The first large ethanol plants to produce biofuel from nonfood sources like corn cobs are starting operations in the Midwest as the industry worries that they might also be the last – at least in the United States.

After a decade of research and development, ethanol maker Poet Inc. and its Dutch partner Royal DSM recently produced the first cellulosic ethanol at a $275 million plant next to a cornfield in this northern Iowa town.

Two other companies are completing new cellulosic ethanol plants in Iowa and Kansas. By next year, they expect to be producing millions of gallons of the advanced biofuel.

“It was a big moment when we produced ethanol,” said the Emmetsburg plant’s general manager, Daron Wilson, who kept a vial from the first batch in August as a memento. “It was jubilation.”

Yet the goal of producing ethanol from nonfood sources faces a murky future. Wavering U.S. policy on renewable fuels and the North American oil boom cast a shadow over the commercial triumph.

The next big cellulosic ethanol plants are planned or being built in Brazil, not the United States. Although the U.S. government has spent more than $1 billion to develop cellulosic technology, industry executives recently wrote to President Barack Obama that other countries, including China, could “reap the economic and environmental rewards of technologies pioneered in America.”

Most ethanol is fermented from corn kernels. The fuel made at the new Emmetsburg plant is derived from inedible parts of the corn plant. Straw and grasses also can be used because, like corn residue, they contain sugars that cellulosic technology can extract from the fibers.

Outside the Emmetsburg plant are 158,000 bales of corn cobs, husks and stalks collected from farmers’ fields. The residue is ground up, subjected to acid, water, heat and enzymes to extract hidden sugars. Then they’re fermented and distilled.
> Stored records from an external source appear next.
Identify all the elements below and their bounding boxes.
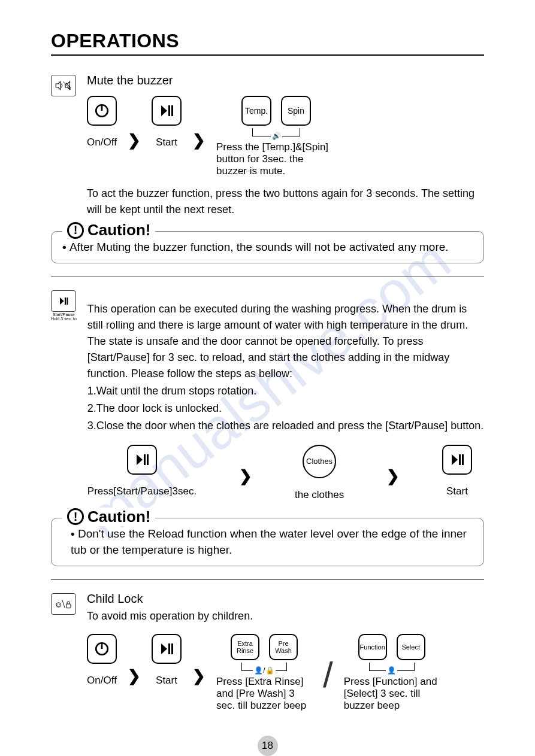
extra-rinse-button: Extra Rinse bbox=[231, 634, 259, 660]
lock-icon: 👤 bbox=[386, 666, 397, 675]
onoff-label: On/Off bbox=[87, 675, 117, 687]
start-button bbox=[152, 96, 182, 126]
warning-icon: ! bbox=[67, 222, 84, 239]
divider bbox=[51, 277, 484, 277]
combo2-desc: Press [Function] and [Select] 3 sec. til… bbox=[344, 676, 440, 712]
caution-title: Caution! bbox=[87, 508, 150, 526]
chevron-icon: ❯ bbox=[380, 467, 406, 485]
temp-button: Temp. bbox=[241, 96, 271, 126]
svg-rect-8 bbox=[144, 454, 146, 465]
mute-caution: !Caution! After Muting the buzzer functi… bbox=[51, 231, 484, 263]
reload-section: Start/PauseHold 3 sec. to This operation… bbox=[51, 289, 484, 501]
onoff-button bbox=[87, 634, 117, 664]
svg-point-14 bbox=[59, 604, 60, 605]
start-label: Start bbox=[156, 675, 177, 687]
svg-rect-9 bbox=[147, 454, 149, 465]
caution-text: Don't use the Reload function when the w… bbox=[62, 526, 473, 558]
clothes-icon: Clothes bbox=[303, 445, 336, 478]
svg-rect-20 bbox=[171, 643, 173, 654]
warning-icon: ! bbox=[67, 508, 84, 525]
start-pause-button bbox=[127, 445, 157, 475]
start-label: Start bbox=[156, 136, 177, 148]
svg-rect-16 bbox=[67, 604, 71, 608]
mute-section: Mute the buzzer On/Off ❯ Start ❯ Temp. S… bbox=[51, 74, 484, 218]
divider bbox=[51, 579, 484, 580]
caution-text: After Muting the buzzer function, the so… bbox=[62, 239, 473, 256]
svg-rect-5 bbox=[171, 105, 173, 116]
page-number: 18 bbox=[258, 736, 278, 756]
page-title: OPERATIONS bbox=[51, 30, 484, 56]
svg-rect-19 bbox=[168, 643, 170, 654]
slash-separator: / bbox=[317, 654, 339, 696]
sound-toggle-icon bbox=[51, 75, 76, 96]
chevron-icon: ❯ bbox=[186, 131, 211, 150]
chevron-icon: ❯ bbox=[122, 131, 147, 150]
onoff-label: On/Off bbox=[87, 136, 117, 148]
svg-rect-10 bbox=[459, 454, 461, 465]
combo1-desc: Press [Extra Rinse] and [Pre Wash] 3 sec… bbox=[216, 676, 312, 712]
svg-point-13 bbox=[58, 604, 58, 605]
caution-title: Caution! bbox=[87, 221, 150, 239]
spin-button: Spin bbox=[281, 96, 311, 126]
svg-rect-6 bbox=[65, 297, 66, 305]
press-label: Press[Start/Pause]3sec. bbox=[87, 485, 197, 497]
childlock-heading: Child Lock bbox=[87, 592, 484, 606]
start-pause-icon bbox=[51, 290, 76, 312]
chevron-icon: ❯ bbox=[233, 467, 258, 485]
start-button bbox=[442, 445, 472, 475]
svg-rect-11 bbox=[462, 454, 464, 465]
lock-toggle-icon: 👤/🔒 bbox=[253, 666, 275, 675]
chevron-icon: ❯ bbox=[122, 667, 147, 685]
function-button: Function bbox=[358, 634, 387, 660]
svg-rect-7 bbox=[67, 297, 68, 305]
svg-line-15 bbox=[62, 600, 65, 608]
reload-step2: 2.The door lock is unlocked. bbox=[87, 400, 484, 417]
sound-icon: 🔊 bbox=[271, 132, 282, 140]
reload-step1: 1.Wait until the drum stops rotation. bbox=[87, 383, 484, 399]
clothes-label: the clothes bbox=[295, 489, 344, 501]
child-lock-icon bbox=[51, 593, 76, 615]
childlock-sub: To avoid mis operation by children. bbox=[87, 608, 484, 624]
pre-wash-button: Pre Wash bbox=[269, 634, 298, 660]
childlock-section: Child Lock To avoid mis operation by chi… bbox=[51, 592, 484, 712]
reload-paragraph: This operation can be executed during th… bbox=[87, 301, 484, 382]
side-sub-label: Start/PauseHold 3 sec. to bbox=[51, 312, 77, 321]
mute-heading: Mute the buzzer bbox=[87, 74, 484, 87]
reload-caution: !Caution! Don't use the Reload function … bbox=[51, 518, 484, 566]
temp-spin-desc: Press the [Temp.]&[Spin] button for 3sec… bbox=[216, 141, 336, 177]
select-button: Select bbox=[397, 634, 425, 660]
onoff-button bbox=[87, 96, 117, 126]
svg-rect-4 bbox=[168, 105, 170, 116]
mute-paragraph: To act the buzzer function, press the tw… bbox=[87, 186, 484, 218]
reload-step3: 3.Close the door when the clothes are re… bbox=[87, 418, 484, 434]
start-button bbox=[152, 634, 182, 664]
chevron-icon: ❯ bbox=[186, 667, 211, 685]
start-label: Start bbox=[446, 485, 468, 497]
The 200-proof alcohol is the same as that made from corn.

“Cellulosic is kind of like corn ethanol was in the ‘80s,” said Jeff Lautt, chief executive of Sioux Falls, S.D.-based Poet, the nation’s second-largest ethanol maker operating 27 traditional production plants. “It has a lot of promise, it needs some support to allow the innovation and continuous improvement to happen, but long-term it can compete on its own just like corn ethanol.”

Lautt and other industry officials said cellulosic ethanol can be produced today for $3 per gallon, but costs are sure to drop, making it competitive with corn ethanol, whose U.S. average rack price recently dropped below $2 per gallon.

Besides federal R&D grants, Congress has, at times, offered a $1 per gallon tax credit to promote advanced biofuels like cellulosic ethanol. The credit expired last year. In 2007, Congress enacted the renewable fuel standard that imposed a complex system of mandates to blend more ethanol into the nation’s motor fuel. The oil industry has resisted it as onerous, costly and unworkable.

Ethanol makers say that without a blending mandate, it will be difficult if not impossible to raise investment capital for more U.S. cellulosic ethanol plants. The Obama administration, which has signaled it might change the mandate, is expected soon to announce its policy.

The new Midwestern cellulosic ethanol plants represent big investments by deep-pocketed companies that weathered longer-than-expected paths to commercial scale.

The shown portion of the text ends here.